Iranian student’s public undressing at university termed mental health issue

TEHRAN: A female student who stripped to her underwear at an Iranian university does not represent a security issue but is a “troubled individual” who is receiving treatment, a government spokesperson said.

The young woman undressed on Saturday at the Islamic Azad University in Tehran, an act that was widely perceived on social media as a protest against Iran’s strict Islamic dress code.

“Instead of viewing this issue under a security lens, we are rather looking at it with a social lens and seek to solve the problems of this student as a troubled individual,” government spokesperson Fatemeh Mohajerani said on Tuesday in the first official reaction to the event.

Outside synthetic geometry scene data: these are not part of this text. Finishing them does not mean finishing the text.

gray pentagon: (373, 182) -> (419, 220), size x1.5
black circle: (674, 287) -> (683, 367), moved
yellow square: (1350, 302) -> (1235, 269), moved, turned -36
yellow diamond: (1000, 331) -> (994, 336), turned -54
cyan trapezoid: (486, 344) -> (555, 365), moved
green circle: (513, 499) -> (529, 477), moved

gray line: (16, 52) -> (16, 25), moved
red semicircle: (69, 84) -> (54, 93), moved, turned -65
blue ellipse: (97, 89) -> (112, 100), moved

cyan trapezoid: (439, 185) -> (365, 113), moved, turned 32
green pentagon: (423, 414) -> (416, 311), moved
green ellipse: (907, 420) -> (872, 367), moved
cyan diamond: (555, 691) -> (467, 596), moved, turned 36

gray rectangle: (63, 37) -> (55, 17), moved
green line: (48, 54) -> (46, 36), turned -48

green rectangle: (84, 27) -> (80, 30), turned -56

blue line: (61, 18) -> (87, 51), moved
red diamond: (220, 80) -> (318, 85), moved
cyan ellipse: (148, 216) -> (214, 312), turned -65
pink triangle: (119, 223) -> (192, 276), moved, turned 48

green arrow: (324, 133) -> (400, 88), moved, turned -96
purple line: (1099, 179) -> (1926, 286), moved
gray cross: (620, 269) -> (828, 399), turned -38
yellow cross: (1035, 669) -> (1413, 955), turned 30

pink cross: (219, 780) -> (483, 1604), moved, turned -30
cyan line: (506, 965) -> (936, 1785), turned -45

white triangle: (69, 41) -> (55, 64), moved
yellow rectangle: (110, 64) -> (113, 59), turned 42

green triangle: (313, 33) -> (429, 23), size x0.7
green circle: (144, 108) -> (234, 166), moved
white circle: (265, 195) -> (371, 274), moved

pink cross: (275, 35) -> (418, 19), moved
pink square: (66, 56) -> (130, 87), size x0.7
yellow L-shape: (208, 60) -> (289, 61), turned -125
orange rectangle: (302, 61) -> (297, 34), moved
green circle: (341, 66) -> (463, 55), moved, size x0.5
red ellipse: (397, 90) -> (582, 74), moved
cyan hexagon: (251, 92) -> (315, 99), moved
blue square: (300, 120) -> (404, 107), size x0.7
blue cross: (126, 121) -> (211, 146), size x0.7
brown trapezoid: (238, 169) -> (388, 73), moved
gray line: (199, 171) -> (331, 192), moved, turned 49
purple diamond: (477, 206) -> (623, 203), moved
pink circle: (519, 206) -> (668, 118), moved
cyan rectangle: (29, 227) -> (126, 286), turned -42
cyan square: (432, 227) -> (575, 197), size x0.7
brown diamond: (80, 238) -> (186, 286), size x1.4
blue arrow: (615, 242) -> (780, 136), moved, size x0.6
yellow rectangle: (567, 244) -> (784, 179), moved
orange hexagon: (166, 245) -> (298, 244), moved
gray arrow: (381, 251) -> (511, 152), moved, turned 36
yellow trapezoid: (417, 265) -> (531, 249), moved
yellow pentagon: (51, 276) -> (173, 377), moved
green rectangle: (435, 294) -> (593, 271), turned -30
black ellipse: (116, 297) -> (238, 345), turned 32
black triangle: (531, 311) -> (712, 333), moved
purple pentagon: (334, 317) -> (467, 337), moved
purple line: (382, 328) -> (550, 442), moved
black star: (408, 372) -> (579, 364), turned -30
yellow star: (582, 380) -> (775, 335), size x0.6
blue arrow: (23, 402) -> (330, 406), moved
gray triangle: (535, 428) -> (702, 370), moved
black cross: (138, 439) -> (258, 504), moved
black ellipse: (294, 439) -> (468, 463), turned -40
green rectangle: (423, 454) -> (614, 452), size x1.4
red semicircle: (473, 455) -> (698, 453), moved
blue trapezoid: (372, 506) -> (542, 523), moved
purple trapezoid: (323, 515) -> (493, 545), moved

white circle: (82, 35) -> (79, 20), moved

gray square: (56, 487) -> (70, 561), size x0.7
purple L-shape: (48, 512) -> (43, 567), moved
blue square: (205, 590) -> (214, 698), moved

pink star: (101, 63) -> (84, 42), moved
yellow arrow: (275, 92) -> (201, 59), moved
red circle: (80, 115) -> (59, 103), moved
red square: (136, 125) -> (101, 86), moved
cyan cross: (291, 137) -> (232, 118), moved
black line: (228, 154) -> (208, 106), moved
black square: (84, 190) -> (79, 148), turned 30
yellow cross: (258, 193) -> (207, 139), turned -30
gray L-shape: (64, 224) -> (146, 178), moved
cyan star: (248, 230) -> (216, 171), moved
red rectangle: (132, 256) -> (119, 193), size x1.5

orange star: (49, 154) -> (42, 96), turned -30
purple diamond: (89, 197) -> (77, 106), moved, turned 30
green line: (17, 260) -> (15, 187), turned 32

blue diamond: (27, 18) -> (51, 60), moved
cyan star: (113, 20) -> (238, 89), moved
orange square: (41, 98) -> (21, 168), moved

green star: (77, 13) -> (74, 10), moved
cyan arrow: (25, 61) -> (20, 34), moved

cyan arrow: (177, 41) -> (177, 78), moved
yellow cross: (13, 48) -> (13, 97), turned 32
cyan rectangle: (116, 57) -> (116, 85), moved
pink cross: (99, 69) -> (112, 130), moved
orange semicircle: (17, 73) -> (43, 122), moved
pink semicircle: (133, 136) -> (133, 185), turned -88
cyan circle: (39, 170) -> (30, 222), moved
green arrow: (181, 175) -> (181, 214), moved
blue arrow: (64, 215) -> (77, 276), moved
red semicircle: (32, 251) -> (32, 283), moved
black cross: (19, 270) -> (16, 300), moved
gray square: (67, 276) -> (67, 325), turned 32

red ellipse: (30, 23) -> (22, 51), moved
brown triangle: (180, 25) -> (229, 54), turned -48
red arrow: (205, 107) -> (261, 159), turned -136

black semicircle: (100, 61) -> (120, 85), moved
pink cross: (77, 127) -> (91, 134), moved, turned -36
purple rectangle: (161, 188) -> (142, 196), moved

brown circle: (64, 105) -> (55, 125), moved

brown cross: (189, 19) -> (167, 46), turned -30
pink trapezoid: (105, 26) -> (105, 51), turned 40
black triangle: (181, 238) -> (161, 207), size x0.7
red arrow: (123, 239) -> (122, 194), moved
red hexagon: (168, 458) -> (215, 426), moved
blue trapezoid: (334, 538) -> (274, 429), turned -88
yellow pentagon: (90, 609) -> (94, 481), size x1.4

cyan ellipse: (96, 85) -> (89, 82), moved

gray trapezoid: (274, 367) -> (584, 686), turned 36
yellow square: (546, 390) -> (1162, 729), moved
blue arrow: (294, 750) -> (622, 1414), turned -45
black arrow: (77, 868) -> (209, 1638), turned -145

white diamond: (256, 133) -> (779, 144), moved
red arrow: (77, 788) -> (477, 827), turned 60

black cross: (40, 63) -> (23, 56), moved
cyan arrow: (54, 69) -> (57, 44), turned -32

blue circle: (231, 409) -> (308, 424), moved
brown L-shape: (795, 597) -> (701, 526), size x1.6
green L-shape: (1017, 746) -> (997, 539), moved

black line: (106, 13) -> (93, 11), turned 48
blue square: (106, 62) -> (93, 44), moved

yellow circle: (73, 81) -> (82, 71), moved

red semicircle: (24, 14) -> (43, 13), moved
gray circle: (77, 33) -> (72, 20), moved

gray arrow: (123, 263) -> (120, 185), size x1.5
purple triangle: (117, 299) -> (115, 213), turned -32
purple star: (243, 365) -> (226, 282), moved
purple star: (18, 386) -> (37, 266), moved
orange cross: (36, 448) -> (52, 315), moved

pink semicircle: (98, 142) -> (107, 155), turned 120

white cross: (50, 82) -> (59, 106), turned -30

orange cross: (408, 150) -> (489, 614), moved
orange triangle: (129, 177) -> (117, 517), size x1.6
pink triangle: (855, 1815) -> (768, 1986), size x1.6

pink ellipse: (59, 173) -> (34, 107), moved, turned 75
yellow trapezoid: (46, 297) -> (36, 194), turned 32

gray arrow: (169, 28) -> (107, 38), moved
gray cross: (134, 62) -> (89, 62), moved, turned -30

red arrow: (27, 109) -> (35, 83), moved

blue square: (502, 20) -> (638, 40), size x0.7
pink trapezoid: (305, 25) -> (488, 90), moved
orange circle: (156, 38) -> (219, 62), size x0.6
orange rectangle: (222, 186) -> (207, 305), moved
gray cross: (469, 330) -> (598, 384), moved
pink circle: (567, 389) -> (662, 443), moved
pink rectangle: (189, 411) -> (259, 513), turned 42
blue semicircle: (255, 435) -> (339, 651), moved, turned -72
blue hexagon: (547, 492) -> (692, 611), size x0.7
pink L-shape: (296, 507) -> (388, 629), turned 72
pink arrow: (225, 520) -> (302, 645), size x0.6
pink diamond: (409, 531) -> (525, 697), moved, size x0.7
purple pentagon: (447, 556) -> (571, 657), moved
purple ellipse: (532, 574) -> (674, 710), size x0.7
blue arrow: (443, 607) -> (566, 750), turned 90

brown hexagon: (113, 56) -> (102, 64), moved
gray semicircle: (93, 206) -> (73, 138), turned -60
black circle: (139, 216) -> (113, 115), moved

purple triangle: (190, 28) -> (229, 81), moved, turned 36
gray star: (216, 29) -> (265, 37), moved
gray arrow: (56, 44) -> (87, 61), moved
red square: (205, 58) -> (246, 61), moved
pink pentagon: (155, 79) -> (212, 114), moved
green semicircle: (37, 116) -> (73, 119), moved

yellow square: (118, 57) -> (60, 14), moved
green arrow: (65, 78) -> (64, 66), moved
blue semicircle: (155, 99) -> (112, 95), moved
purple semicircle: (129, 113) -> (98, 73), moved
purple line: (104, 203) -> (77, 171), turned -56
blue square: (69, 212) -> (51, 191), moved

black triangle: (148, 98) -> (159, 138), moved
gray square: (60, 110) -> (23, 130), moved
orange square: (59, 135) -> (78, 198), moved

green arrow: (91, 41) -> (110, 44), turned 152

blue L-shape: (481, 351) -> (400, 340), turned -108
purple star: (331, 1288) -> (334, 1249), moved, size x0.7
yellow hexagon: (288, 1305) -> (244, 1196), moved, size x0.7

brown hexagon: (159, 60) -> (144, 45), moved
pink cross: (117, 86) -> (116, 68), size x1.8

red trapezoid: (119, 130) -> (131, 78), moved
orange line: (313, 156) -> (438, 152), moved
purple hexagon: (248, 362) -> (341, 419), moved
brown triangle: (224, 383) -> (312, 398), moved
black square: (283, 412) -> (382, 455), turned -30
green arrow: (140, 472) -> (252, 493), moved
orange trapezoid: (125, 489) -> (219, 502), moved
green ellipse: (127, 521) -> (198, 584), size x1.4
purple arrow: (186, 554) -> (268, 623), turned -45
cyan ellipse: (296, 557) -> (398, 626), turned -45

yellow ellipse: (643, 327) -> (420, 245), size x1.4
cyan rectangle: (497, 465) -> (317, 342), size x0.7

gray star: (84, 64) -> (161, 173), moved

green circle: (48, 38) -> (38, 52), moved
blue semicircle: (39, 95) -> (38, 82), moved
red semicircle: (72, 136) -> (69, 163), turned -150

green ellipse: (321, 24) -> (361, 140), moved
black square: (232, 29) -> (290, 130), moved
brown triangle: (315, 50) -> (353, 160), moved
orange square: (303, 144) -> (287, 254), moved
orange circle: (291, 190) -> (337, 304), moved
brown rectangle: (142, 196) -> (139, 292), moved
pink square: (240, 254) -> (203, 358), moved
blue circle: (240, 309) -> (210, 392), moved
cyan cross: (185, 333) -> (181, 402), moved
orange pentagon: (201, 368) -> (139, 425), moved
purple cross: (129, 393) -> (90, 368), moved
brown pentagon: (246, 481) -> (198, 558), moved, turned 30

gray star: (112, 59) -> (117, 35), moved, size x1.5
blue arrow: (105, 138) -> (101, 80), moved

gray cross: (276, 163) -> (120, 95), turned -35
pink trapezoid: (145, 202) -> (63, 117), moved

She said that the young woman, named Ahoo Daryaei on social media, had been transferred from a police station to a treatment centre, but did not say what treatment she would receive.

Reuters could not identify the young woman independently.

“It is yet too soon to speak of this student’s return to university. According to a video published by her husband, she needs treatment and that needs to be completed before taking the next steps,” Mohajerani added on the government’s website.

The woman was detained by security guards at the university. A university spokesperson, Amir Mahjob, said on X on Saturday “At the police station, … it was found that she was under severe mental pressure and had a mental disorder.”

Growing numbers of Iranian women have defied authorities by discarding their veils after nationwide protests that followed the death in September 2022 of a young Iranian Kurdish woman, Mahsa Amini.

She died while in the custody of the morality police for allegedly violating hijab rules. Security forces violently put down the revolt.

Amnesty International said on X a young woman was “violently arrested on 2 Nov after she removed her clothes in protest against abusive enforcement of compulsory veiling by security officials at Tehran’s Islamic Azad University” and called for her immediate release.

On Monday, the semi-official, hardline Tasnim news agency said those reacting on social media were “the same anti-Iran movement which jumped on the Mahsa Amini affair in 2022”.

The non-official Khabaronline website reported that the government spokesperson said the young woman was not facing any criminal charges.